Changing Function Implementation Alters Results

In the stan_math/stan/math/prim/mat/fun directory we have cumulative_sum.hpp with the simple implementation:

template <typename T, int R, int C>
inline Eigen::Matrix<T, R, C> cumulative_sum(const Eigen::Matrix<T, R, C>& m) {
    Eigen::Matrix<T, R, C> result(m.rows(), m.cols()));
    if(m.size() == 0)
        return result;
    result(0) = m(0);
    for(int i = 1; i < result.size(); i++)
        result(i) = m(i) + result(i - 1);
    return result;

if we alter this to:

template <typename T, int R, int C>
inline Eigen::Matrix<T, R, C> cumulative_sum_new_way(const Eigen::Matrix<T, R, C>& m) {
    Eigen::Matrix<T, R, C> result(m.rows(), m.cols()));
    if(m.size() == 0)
        return result;
    // Here's the change. Using an array to do the calculations.
    T resultArray[m.size()];

    resultArray[0] = ((stan::math::var)m(0)).val();
    for(int i = 1; i < m.size(); ++i) {
        resultArray[i] = ((stan::math::var)m(i)).val() + resultArray[i - 1];

    // Moving the values back to the Eigen matrix.
    for(int i=0; i < m.size(); ++i) {
        result(i) = resultArray[i];
    return result;

the two functions give the same values doing a stepwise comparison (“Values not equal” never prints):

for(int i = 0; i < size; i++) {
    if(originalWay(i) != newWay(i)) {
        printf("Values not equal");

But running my model using cumulative_sum_new_way() takes about 19 times longer and yields slightly different results (i.e. a mean of 0.52381 vs 0.51734).

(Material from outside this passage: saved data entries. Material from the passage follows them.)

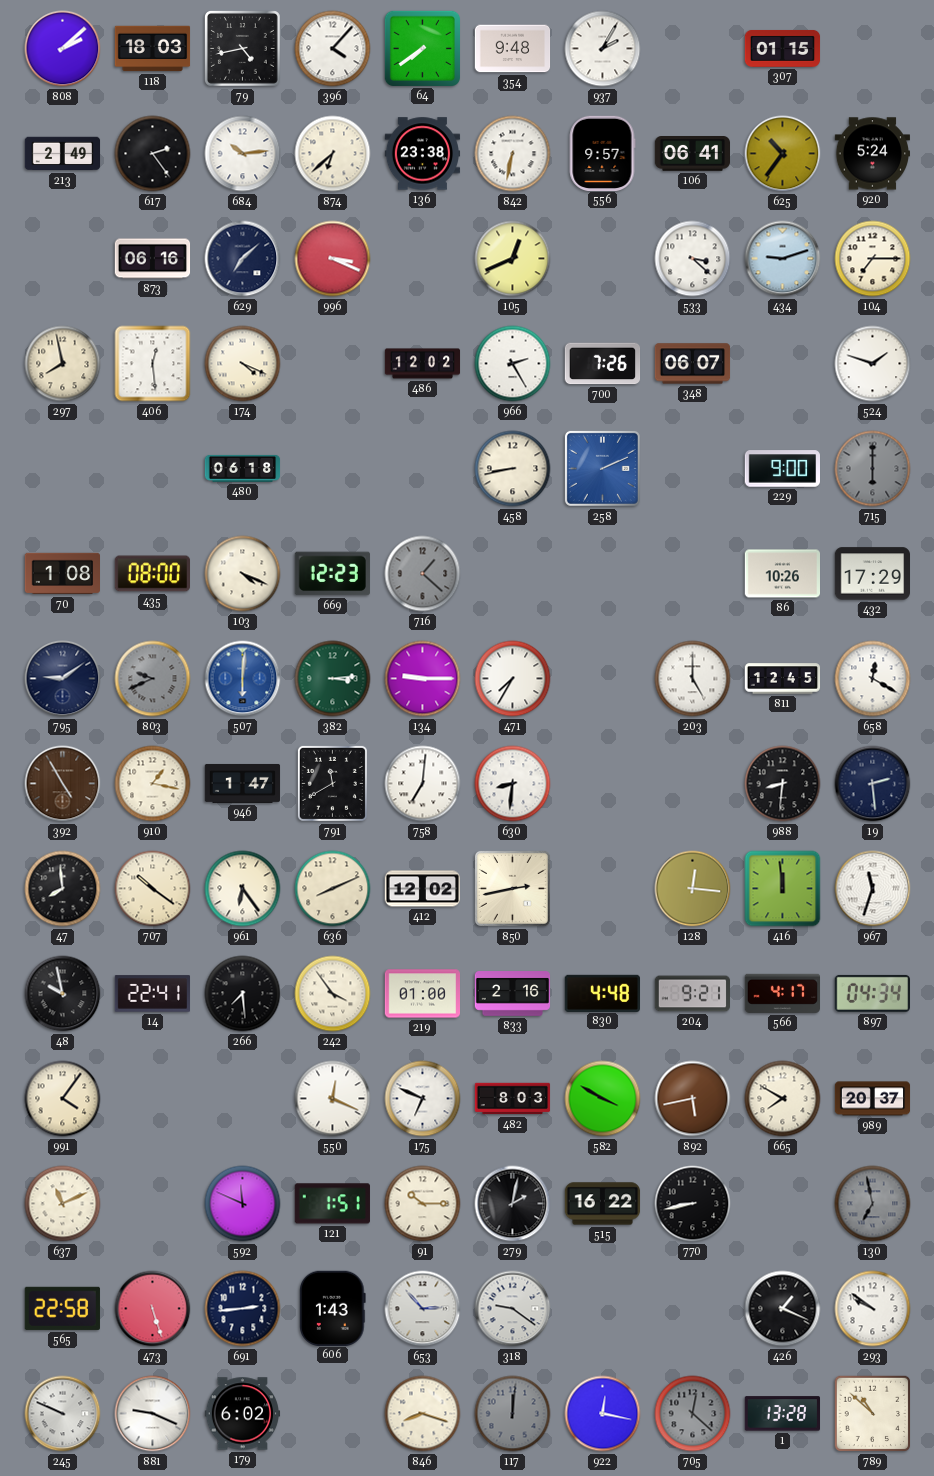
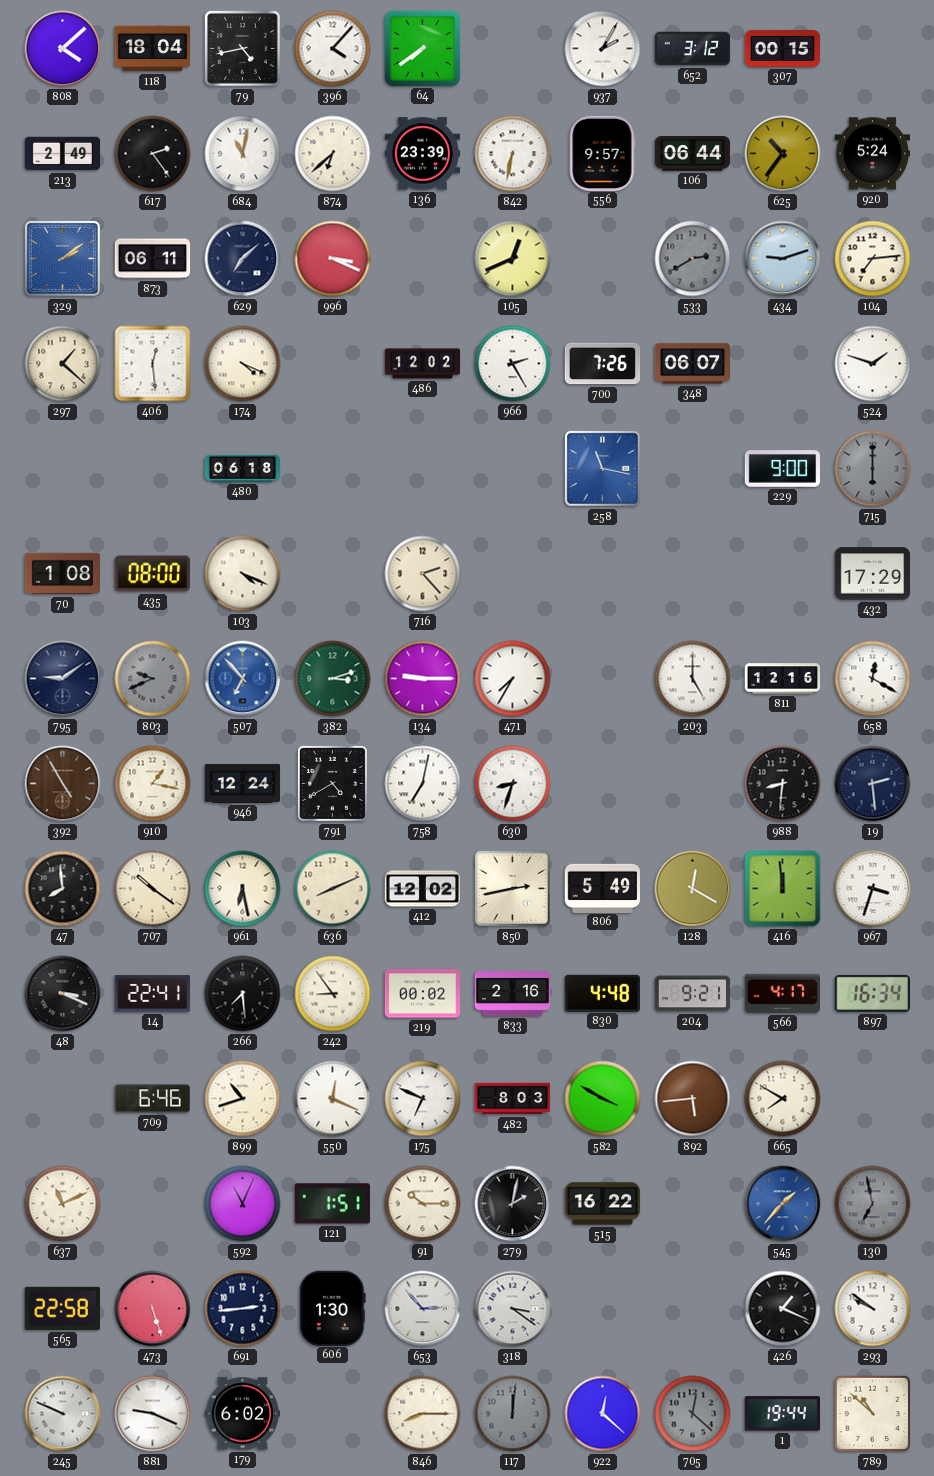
808: 2:08 -> 4:08
118: 18:03 -> 18:04
354: 9:48 -> none
652: none -> 3:12
307: 01:15 -> 00:15
684: 10:14 -> 11:02
136: 23:38 -> 23:39
106: 06:41 -> 06:44
329: none -> 2:09
873: 06:16 -> 06:11
533: 3:22 -> 2:40
533 dial: white -> grey
104: 7:15 -> 7:14
297: 7:58 -> 1:22
458: 8:43 -> none
258: 2:11 -> 11:17
669: 12:23 -> none
716: 1:22 -> 2:23
716 dial: grey -> cream
86: 10:26 -> none
507: 6:01 -> 6:53
382: 3:14 -> 3:12
811: 12:45 -> 12:16
946: 1:47 -> 12:24
791: 11:40 -> 4:40
758: 7:01 -> 7:02
630: 8:31 -> 8:33
961: 6:24 -> 6:28
806: none -> 5:49
128: 12:16 -> 12:20
967: 11:33 -> 3:33
48: 9:58 -> 3:19
242: 3:54 -> 8:54
219: 01:00 -> 00:02
897: 04:34 -> 16:34
991: 4:06 -> none
709: none -> 6:46
899: none -> 10:42
892: 5:43 -> 5:44
989: 20:37 -> none
592: 11:49 -> 11:04
770: 8:43 -> none
545: none -> 1:37
606: 1:43 -> 1:30
318: 9:21 -> 3:21
846: 8:18 -> 8:15
922: 12:17 -> 12:22
1: 13:28 -> 19:44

I’d like the new implementation to yield the same results in terms of speed and values, but I’m unable to figure out how. BTW, this is just an example with a simple function. I wouldn’t actually do things this way for this function.

Statements like ((stan::math::var)m(0)).val(); will mess up the autodiff. Your gradients will end up being wrong.

When you take the val of a var, you throw away the autodiff information that is being built up in the forward pass. The best place to figure out what is going on is here:

1 Like

Thanks @bbbales2 makes sense. What I’m ultimately trying to do is offload work to the GPU with CUDA. Since CUDA doesn’t work with stan::math::var, I’m trying to figure out how to move data out and back.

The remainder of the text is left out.